Runners on 1st and 3rd, 2 out, 0 runs scored: 0.54. In this scenario, the White Sox simply chase both runners back to their respective bags and fail to record an out. It is also our baseline scenario.

Runners on 2nd and 3rd, 2 out, 0 runs scored: 0.58. In this scenario, the White Sox prevent Bay from scoring, but allow Drew to take second. Note that it is almost no worse than the baseline and far, far better than any of the next two outcomes.

No one on base, 3 out, 1 run scored: 1.0. This is what actually occured.

Runner on 2nd, 2 out, 1 run scored: 1.32. In this scenario, the White Sox fail to get either runner and they both advance, scoring Bay.

The White Sox would have gained .42 expected runs by simply hanging on to the baseball and letting Drew steal second! Then, after throwing through, they chose not to throw back home, preferring not to risk 0.32 expected runs for the chance at -1.0 expected runs (the difference between the best and worst outcomes and what actually happened, which was itself the second worst outcome). In order for that to be a good play, you would have to believe that you had only a 25% chance at throwing Bay out. This strikes me as fantastically unlikely. It honestly seemed as if the White Sox were consciously trading a run for an out. If so, that is a gross misunderstanding of the costs and benefits involved.

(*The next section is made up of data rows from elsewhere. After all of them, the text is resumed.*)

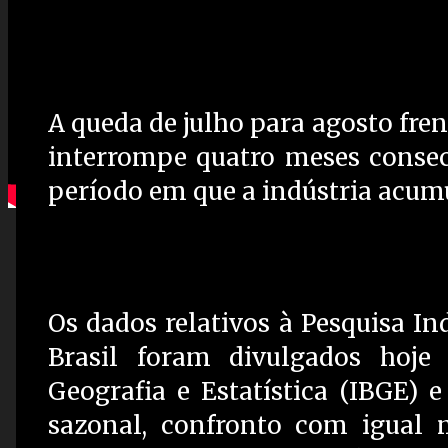
A queda de julho para agosto fre
interrompe quatro meses consec
período em que a indústria acum
Os dados relativos à Pesquisa In
Brasil foram divulgados hoje (
Geografia e Estatística (IBGE) 
sazonal, confronto com igual m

And as I am typing this, the epic FAIL continues. With the bases loaded and two outs in the bottom of the third with the White Sox now up 4-1, David Ortiz dribbles a ball up the 1st base line. It's a fantastically easy play for the first baseman, who can tag Ortiz out by about 15 feet with plenty of time to field the ball... ...except Jose Contreras, the pitcher, runs over and muffs the play by trying to field the ball himself depsite the fact that he has a terrible angle on the ball and the runner. Run scores, no one out. It's actually stunning how bad a decision this is. Even if he picks up the ball cleanly, he has a tougher play than the first baseman.

He then walks in a run, throws a wild pitch to tie the game at four apiece, and servers up a three run bomb to ~~Basil Rathbone~~ Mike Lowell for good measure. Thanks for nothing, White Sox!